“Montañas de barro”, Sonia, 12 de noviembre de 2006.
Anselmo Ruiz estaba sólo.
Viudo desde hacía pocos meses y acompañado de sólo recuerdos, sus días transcurrían entre la fabricación de vasijas de barro y la casa. Vivía en un pueblito del norte, caluroso y nostálgico. Atrás habían quedado las peñas folklóricas en las que preparaba tamales con Rosa, su mujer.
Todos los concurrentes adoraban aquellos tamales cuidadosamente condimentados. Rosa los cocinaba y Anselmo los presentaba en platos de barro cuadrados que para ese entonces, eran toda una novedad.
Ahora su hija se había ido a estudiar a la capital y él seguía moldeando el barro de la zona para poder enviarle el dinero para los estudios. La joven aspiraba a ser guía de turismo.

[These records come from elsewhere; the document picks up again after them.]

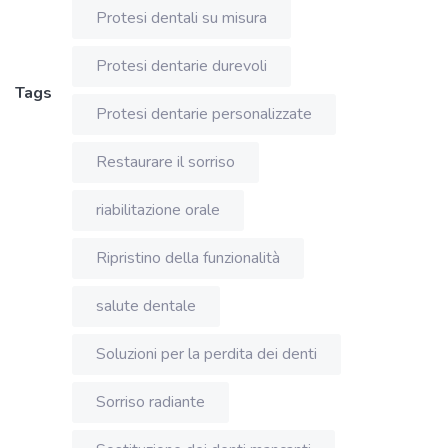
Protesi dentali su misura
Protesi dentarie durevoli
Tags
Protesi dentarie personalizzate
Restaurare il sorriso
riabilitazione orale
Ripristino della funzionalità
salute dentale
Soluzioni per la perdita dei denti
Sorriso radiante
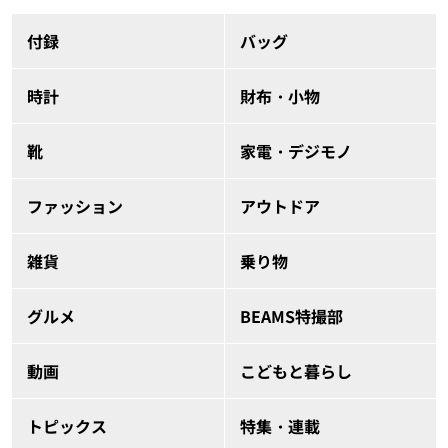
付録
バッグ
時計
財布・小物
靴
家電・デジモノ
ファッション
アウトドア
雑貨
乗り物
グルメ
BEAMS特撮部
動画
こどもと暮らし
トピックス
特集・連載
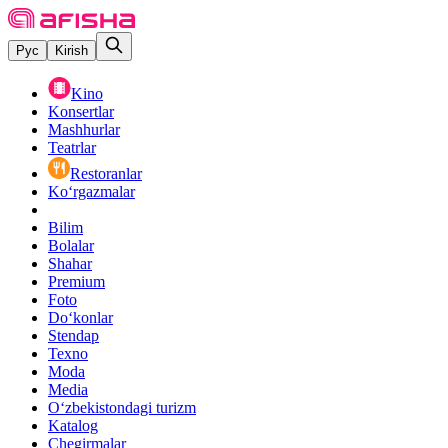
Рус
Kirish
Kino
Konsertlar
Mashhurlar
Teatrlar
Restoranlar
Ko‘rgazmalar
Bilim
Bolalar
Shahar
Premium
Foto
Do‘konlar
Stendap
Texno
Moda
Media
O‘zbekistondagi turizm
Katalog
Chegirmalar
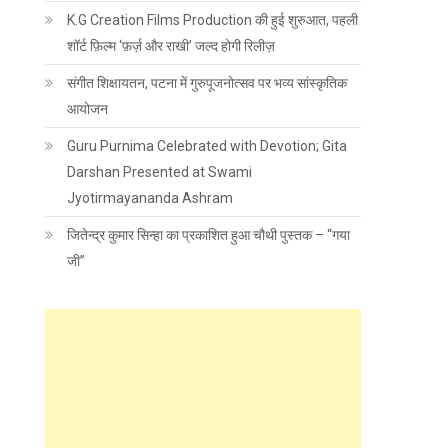
K.G Creation Films Production की हुई शुरुआत, पहली
शॉर्ट फ़िल्म ‘फ़र्ज़ और राखी’ जल्द होगी रिलीज़
संगीत शिक्षायतन, पटना में गुरुपूजनोत्सव पर भव्य सांस्कृतिक
आयोजन
Guru Purnima Celebrated with Devotion; Gita
Darshan Presented at Swami
Jyotirmayananda Ashram
जितेन्द्र कुमार सिन्हा का प्रकाशित हुआ चौथी पुस्तक – “गया
जी”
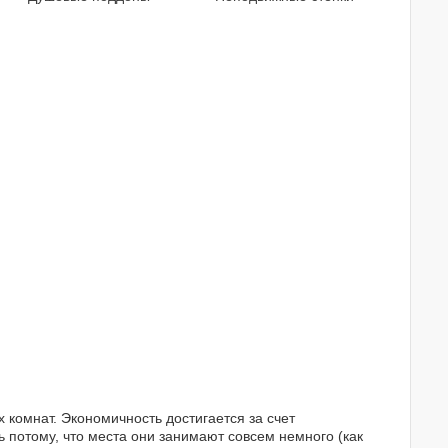
 комнат. Экономичность достигается за счет
 потому, что места они занимают совсем немного (как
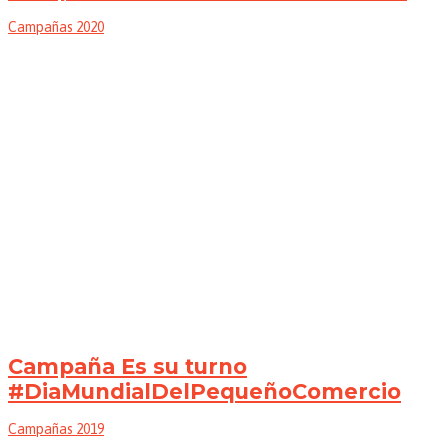
Campañas 2020
Campaña Es su turno
#DiaMundialDelPequeñoComercio
Campañas 2019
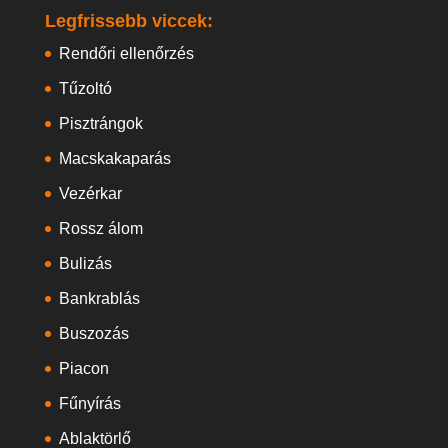
Legfrissebb viccek:
Rendőri ellenőrzés
Tűzoltó
Pisztrángok
Macskakaparás
Vezérkar
Rossz álom
Bulizás
Bankrablás
Buszozás
Piacon
Fűnyírás
Ablaktörlő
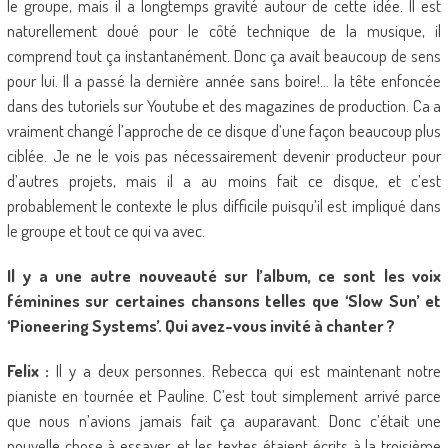
le groupe, mais il a longtemps gravité autour de cette idée. Il est
naturellement doué pour le côté technique de la musique, il
comprend tout ça instantanément. Donc ça avait beaucoup de sens
pour lui. Il a passé la dernière année sans boire!… la tête enfoncée
dans des tutoriels sur Youtube et des magazines de production. Ca a
vraiment changé l’approche de ce disque d’une façon beaucoup plus
ciblée. Je ne le vois pas nécessairement devenir producteur pour
d’autres projets, mais il a au moins fait ce disque, et c’est
probablement le contexte le plus difficile puisqu’il est impliqué dans
le groupe et tout ce qui va avec.
Il y a une autre nouveauté sur l’album, ce sont les voix
féminines sur certaines chansons telles que ‘Slow Sun’ et
‘Pioneering Systems’. Qui avez-vous invité à chanter ?
Felix :
Il y a deux personnes. Rebecca qui est maintenant notre
pianiste en tournée et Pauline. C’est tout simplement arrivé parce
que nous n’avions jamais fait ça auparavant. Donc c’était une
nouvelle chose à essayer, et les textes étaient écrits à la troisième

Visitantes de Europa llegaban diariamente a Humahuaca. La quebrada era el orgullo de Anselmo y de todos sus vecinos. Desde su puesto, en una de las callecitas de piedra, él se esforzaba por atender amablemente a los turistas. Algo siempre vendía. Eran piezas trabajadas a mano, de color marrón rojizo y algunas tenían dibujado en color negro la silueta de un aborigen.
En los alrededores del centro del pueblo, vagabundeaba una especie de adivino-brujo que no dejaba de torturar a los vecinos con sus premoniciones. Anselmo nunca le había creído y le escapaba. Pero ésta vez el anuncio de Filiberto, el brujo, parecía tener respaldo del servicio meteorológico.

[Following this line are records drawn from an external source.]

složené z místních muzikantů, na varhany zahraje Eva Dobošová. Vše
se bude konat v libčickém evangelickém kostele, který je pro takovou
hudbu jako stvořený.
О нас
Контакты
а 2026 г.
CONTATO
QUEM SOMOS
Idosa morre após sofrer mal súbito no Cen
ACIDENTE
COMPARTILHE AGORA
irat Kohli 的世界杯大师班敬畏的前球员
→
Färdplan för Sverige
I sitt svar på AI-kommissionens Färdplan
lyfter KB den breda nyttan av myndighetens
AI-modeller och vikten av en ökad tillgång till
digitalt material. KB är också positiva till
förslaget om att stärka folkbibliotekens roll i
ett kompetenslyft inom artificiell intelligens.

Una tarde de primavera, Humahuaca dormía la siesta. Anselmo, en la parte posterior de su negocio, escuchaba la radio mientras le daba el toque de barniz final a unas macetas que había tallado. El pincel subía y bajaba sin grumos que lo estorbasen, cubriendo uniformemente el paisaje montañoso, dibujado por el artesano. Miró por la ventana y sonrió al comprobar que las montañas de la maceta eran las mismas que las que podía apreciar.
Sin embargo, el cielo de Humahuaca no tenía el inocente arco iris que él había pintado por encima de los montes jujeños, en la maceta.
- “Informa el servicio meteorológico provincial: vientos de más de ciento veinte kilómetros por hora provenientes del norte se acercan al poblado de Humahuaca. Rogamos a los habitantes no abrir sus puertas dentro del horario de la siesta. Permanezcan en casa. Seguiremos informando....ahora continuamos con la voz de Rita Sánchez.”
Anselmo estaba inquieto. Esa mañana, sus vecinos le habían comentado que el brujo Filiberto se había paseado el domingo anterior por la plaza central, anunciando una verdadera catástrofe climática. El concurrió a su lugar de trabajo sin prestar atención pero pasado el mediodía, una nube negra se aproximaba y amenazaba con entrar en su taller. Pensó: ¡que Dios no quiera que el viejo Filiberto tenga razón!
De ésta historia hace ya veinte años. Humahuaca fue reconstruida luego de que un terrible huracán azotase la zona. Casi todo el pueblo se salvó. Mi padre lo intentó. Aquella tarde extraña en que los presagios de un brujo coincidieron con la realidad, él dejó el taller. Cerró la puerta y miró a su alrededor. El pueblo estaba vacío. La tierra amorronada temía. Papá corrió presintiendo que el camino del centro hasta su casa era muy largo para poder evitar aquel viento irregular, furioso y pesado que lo arrastraría en pocos segundos más contra la montaña. La misma montaña que dibujaba y moldeaba con pasión. Y la que lo abrazaría hasta la eternidad.
Hace años que regresé a mi pueblo natal. Tengo una pequeña hostería emplazada en el terreno en el que estaba el taller de mi padre, Anselmo Ruíz. La posada lleva su nombre. Con las montañas detrás de testigo, claro.